[[ Data provided open ]]

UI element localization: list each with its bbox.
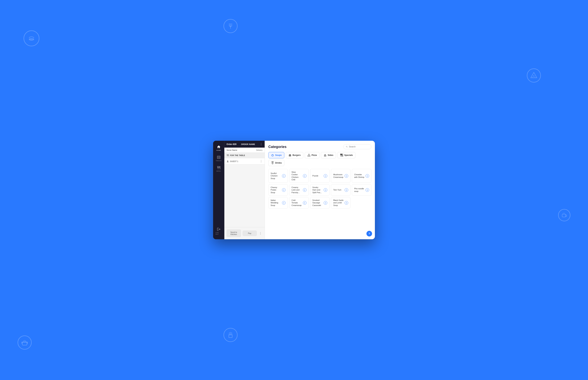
menu-item[interactable]: Smoked Sausage Cassoulet + (310, 197, 330, 209)
bg-coffee-icon (558, 209, 570, 221)
svg-line-16 (27, 342, 28, 344)
sidebar-item-menu[interactable]: MENU (214, 164, 223, 173)
sidebar-home-label: HOME (217, 150, 221, 151)
sidebar-menu-label: MENU (217, 170, 221, 172)
tab-burgers[interactable]: Burgers (286, 152, 303, 158)
help-button[interactable]: ? (367, 231, 372, 236)
pizza-icon (307, 153, 311, 157)
menu-item-name: Chowder with Shrimp (354, 173, 365, 178)
order-panel: Order-828 ORDER NAME ⋮ Serve Name Delive… (224, 141, 265, 239)
tab-drinks[interactable]: Drinks (268, 160, 284, 166)
menu-item[interactable]: Smoky Ham and Split Pea... + (310, 184, 330, 196)
menu-item[interactable]: Tom Yum + (331, 184, 350, 196)
menu-item[interactable]: Slow Cooker Chicken Chili + (289, 169, 309, 183)
bg-fork-icon (223, 19, 238, 33)
tab-sides[interactable]: Sides (321, 152, 336, 158)
menu-item[interactable]: Pho noodle soup + (352, 184, 371, 196)
add-item-button[interactable]: + (282, 201, 286, 205)
menu-item-name: Mushroom Creamsoup (333, 173, 344, 178)
add-item-button[interactable]: + (282, 188, 286, 192)
menu-icon (217, 166, 221, 170)
add-item-button[interactable]: + (366, 188, 369, 192)
tab-drinks-label: Drinks (275, 162, 282, 164)
svg-point-5 (535, 77, 535, 77)
menu-item[interactable]: Italian Wedding Soup + (268, 197, 288, 209)
svg-marker-27 (308, 154, 310, 156)
menu-item-name: Smoked Sausage Cassoulet (312, 199, 323, 207)
add-item-button[interactable]: + (303, 188, 307, 192)
add-item-button[interactable]: + (366, 174, 369, 178)
add-item-button[interactable]: + (303, 201, 307, 205)
soups-icon (271, 153, 274, 157)
svg-point-30 (309, 156, 310, 156)
sidebar-item-tables[interactable]: TABLES (214, 154, 223, 163)
sidebar-item-logout[interactable]: LOG OUT (214, 226, 223, 236)
search-input[interactable] (349, 146, 369, 148)
tab-pizza[interactable]: Pizza (305, 152, 319, 158)
order-name-label: ORDER NAME (241, 143, 255, 145)
svg-marker-2 (531, 72, 537, 78)
page-title: Categories (268, 145, 286, 149)
add-item-button[interactable]: + (324, 201, 327, 205)
svg-point-29 (308, 156, 309, 156)
for-table-label: FOR THE TABLE (230, 154, 245, 156)
delivery-badge: Delivery (256, 149, 262, 151)
search-bar[interactable] (343, 144, 371, 149)
guest-row: GUEST 1 ⋮ (224, 158, 265, 165)
menu-item[interactable]: Cold Tomato Creamsoup + (289, 197, 309, 209)
serve-name: Serve Name (226, 149, 237, 151)
add-item-button[interactable]: + (345, 201, 348, 205)
sidebar-tables-label: TABLES (216, 160, 221, 161)
menu-item[interactable]: Creamy Leek and Parsnip... + (289, 184, 309, 196)
svg-point-3 (533, 76, 534, 76)
tab-specials[interactable]: Specials (337, 152, 356, 158)
menu-item-name: Cold Tomato Creamsoup (292, 199, 302, 207)
specials-icon (340, 153, 343, 157)
for-table-row: FOR THE TABLE (224, 153, 265, 158)
bg-fries-icon (223, 328, 238, 342)
menu-item[interactable]: Soulful Chicken Soup + (268, 169, 288, 183)
bg-pot-icon (18, 336, 32, 350)
svg-line-15 (22, 342, 22, 344)
menu-item-name: Italian Wedding Soup (271, 199, 281, 207)
footer-menu-button[interactable]: ⋮ (258, 232, 262, 235)
add-item-button[interactable]: + (324, 188, 327, 192)
tab-burgers-label: Burgers (293, 154, 301, 156)
order-footer: Send to Kitchen Pay ⋮ (224, 227, 265, 239)
add-item-button[interactable]: + (282, 174, 286, 178)
sides-icon (324, 153, 327, 157)
tab-pizza-label: Pizza (312, 154, 317, 156)
svg-line-34 (326, 154, 326, 155)
add-item-button[interactable]: + (345, 188, 348, 192)
add-item-button[interactable]: + (324, 174, 327, 178)
order-menu-button[interactable]: ⋮ (260, 143, 262, 146)
add-item-button[interactable]: + (303, 174, 307, 178)
add-item-button[interactable]: + (345, 174, 348, 178)
serve-row: Serve Name Delivery (224, 148, 265, 153)
menu-item[interactable]: Cheesy Potato Soup + (268, 184, 288, 196)
logout-icon (217, 227, 221, 231)
pay-button[interactable]: Pay (242, 230, 257, 236)
menu-item-name: Soulful Chicken Soup (271, 172, 281, 180)
content-header: Categories (268, 144, 371, 149)
send-to-kitchen-button[interactable]: Send to Kitchen (226, 229, 241, 237)
menu-item[interactable]: Chowder with Shrimp + (352, 169, 371, 183)
menu-item-name: Black Garlic and Lentil Soup (333, 199, 344, 207)
guest-menu-button[interactable]: ⋮ (260, 160, 262, 163)
menu-item[interactable]: Black Garlic and Lentil Soup + (331, 197, 350, 209)
svg-point-28 (309, 155, 309, 155)
home-icon (217, 145, 221, 149)
menu-item[interactable]: Pozole + (310, 169, 330, 183)
order-id: Order-828 (226, 143, 237, 146)
tab-soups[interactable]: Soups (268, 152, 284, 158)
burgers-icon (288, 153, 292, 157)
bg-burger-icon (24, 30, 39, 46)
order-empty-space (224, 165, 265, 227)
menu-item-name: Tom Yum (333, 189, 344, 191)
menu-item[interactable]: Mushroom Creamsoup + (331, 169, 350, 183)
svg-line-21 (229, 332, 229, 335)
tab-specials-label: Specials (344, 154, 353, 156)
sidebar-item-home[interactable]: HOME (214, 144, 223, 152)
svg-rect-20 (229, 335, 232, 338)
guest-info: GUEST 1 (226, 160, 238, 163)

[[ Data provided closed ]]

◆ **What is being asked**: The expected answer is the data retyped exactly, without pictures.

◆ **Response**:
UI element localization: list each with its bbox.
menu-item[interactable]: Smoked Sausage Cassoulet + (310, 197, 330, 209)
bg-coffee-icon (558, 209, 570, 221)
svg-line-16 (27, 342, 28, 344)
sidebar-item-menu[interactable]: MENU (214, 164, 223, 173)
sidebar-home-label: HOME (217, 150, 221, 151)
sidebar-menu-label: MENU (217, 170, 221, 172)
tab-burgers[interactable]: Burgers (286, 152, 303, 158)
help-button[interactable]: ? (367, 231, 372, 236)
pizza-icon (307, 153, 311, 157)
menu-item-name: Chowder with Shrimp (354, 173, 365, 178)
order-panel: Order-828 ORDER NAME ⋮ Serve Name Delive… (224, 141, 265, 239)
tab-drinks[interactable]: Drinks (268, 160, 284, 166)
menu-item[interactable]: Smoky Ham and Split Pea... + (310, 184, 330, 196)
menu-item[interactable]: Tom Yum + (331, 184, 350, 196)
menu-item[interactable]: Slow Cooker Chicken Chili + (289, 169, 309, 183)
bg-fork-icon (223, 19, 238, 33)
tab-sides[interactable]: Sides (321, 152, 336, 158)
menu-item[interactable]: Pho noodle soup + (352, 184, 371, 196)
add-item-button[interactable]: + (282, 201, 286, 205)
menu-item-name: Mushroom Creamsoup (333, 173, 344, 178)
add-item-button[interactable]: + (282, 188, 286, 192)
menu-icon (217, 166, 221, 170)
add-item-button[interactable]: + (366, 188, 369, 192)
tab-drinks-label: Drinks (275, 162, 282, 164)
svg-point-5 (535, 77, 535, 77)
menu-item[interactable]: Italian Wedding Soup + (268, 197, 288, 209)
svg-marker-27 (308, 154, 310, 156)
menu-item-name: Smoked Sausage Cassoulet (312, 199, 323, 207)
add-item-button[interactable]: + (303, 188, 307, 192)
add-item-button[interactable]: + (366, 174, 369, 178)
add-item-button[interactable]: + (303, 201, 307, 205)
soups-icon (271, 153, 274, 157)
svg-point-30 (309, 156, 310, 156)
sidebar-item-tables[interactable]: TABLES (214, 154, 223, 163)
sidebar-item-logout[interactable]: LOG OUT (214, 226, 223, 236)
search-input[interactable] (349, 146, 369, 148)
tab-pizza[interactable]: Pizza (305, 152, 319, 158)
order-name-label: ORDER NAME (241, 143, 255, 145)
svg-marker-2 (531, 72, 537, 78)
page-title: Categories (268, 145, 286, 149)
add-item-button[interactable]: + (324, 201, 327, 205)
svg-point-29 (308, 156, 309, 156)
for-table-label: FOR THE TABLE (230, 154, 245, 156)
delivery-badge: Delivery (256, 149, 262, 151)
search-bar[interactable] (343, 144, 371, 149)
guest-row: GUEST 1 ⋮ (224, 158, 265, 165)
menu-item[interactable]: Cold Tomato Creamsoup + (289, 197, 309, 209)
serve-name: Serve Name (226, 149, 237, 151)
add-item-button[interactable]: + (345, 201, 348, 205)
sidebar-tables-label: TABLES (216, 160, 221, 161)
menu-item[interactable]: Creamy Leek and Parsnip... + (289, 184, 309, 196)
svg-point-3 (533, 76, 534, 76)
tab-specials[interactable]: Specials (337, 152, 356, 158)
menu-item-name: Cold Tomato Creamsoup (292, 199, 302, 207)
specials-icon (340, 153, 343, 157)
for-table-row: FOR THE TABLE (224, 153, 265, 158)
bg-fries-icon (223, 328, 238, 342)
menu-item[interactable]: Soulful Chicken Soup + (268, 169, 288, 183)
bg-pot-icon (18, 336, 32, 350)
svg-line-15 (22, 342, 22, 344)
menu-item-name: Italian Wedding Soup (271, 199, 281, 207)
footer-menu-button[interactable]: ⋮ (258, 232, 262, 235)
add-item-button[interactable]: + (324, 188, 327, 192)
tab-burgers-label: Burgers (293, 154, 301, 156)
order-footer: Send to Kitchen Pay ⋮ (224, 227, 265, 239)
add-item-button[interactable]: + (282, 174, 286, 178)
sides-icon (324, 153, 327, 157)
tab-pizza-label: Pizza (312, 154, 317, 156)
svg-line-34 (326, 154, 326, 155)
add-item-button[interactable]: + (345, 188, 348, 192)
add-item-button[interactable]: + (324, 174, 327, 178)
order-menu-button[interactable]: ⋮ (260, 143, 262, 146)
add-item-button[interactable]: + (303, 174, 307, 178)
add-item-button[interactable]: + (345, 174, 348, 178)
serve-row: Serve Name Delivery (224, 148, 265, 153)
menu-item[interactable]: Cheesy Potato Soup + (268, 184, 288, 196)
logout-icon (217, 227, 221, 231)
pay-button[interactable]: Pay (242, 230, 257, 236)
menu-item-name: Soulful Chicken Soup (271, 172, 281, 180)
content-header: Categories (268, 144, 371, 149)
send-to-kitchen-button[interactable]: Send to Kitchen (226, 229, 241, 237)
menu-item[interactable]: Chowder with Shrimp + (352, 169, 371, 183)
menu-item-name: Black Garlic and Lentil Soup (333, 199, 344, 207)
guest-menu-button[interactable]: ⋮ (260, 160, 262, 163)
menu-item[interactable]: Black Garlic and Lentil Soup + (331, 197, 350, 209)
svg-point-28 (309, 155, 309, 155)
home-icon (217, 145, 221, 149)
menu-item[interactable]: Pozole + (310, 169, 330, 183)
order-id: Order-828 (226, 143, 237, 146)
tab-soups[interactable]: Soups (268, 152, 284, 158)
burgers-icon (288, 153, 292, 157)
bg-burger-icon (24, 30, 39, 46)
order-empty-space (224, 165, 265, 227)
menu-item-name: Tom Yum (333, 189, 344, 191)
menu-item[interactable]: Mushroom Creamsoup + (331, 169, 350, 183)
svg-line-21 (229, 332, 229, 335)
tab-specials-label: Specials (344, 154, 353, 156)
sidebar-item-home[interactable]: HOME (214, 144, 223, 152)
svg-rect-20 (229, 335, 232, 338)
guest-info: GUEST 1 (226, 160, 238, 163)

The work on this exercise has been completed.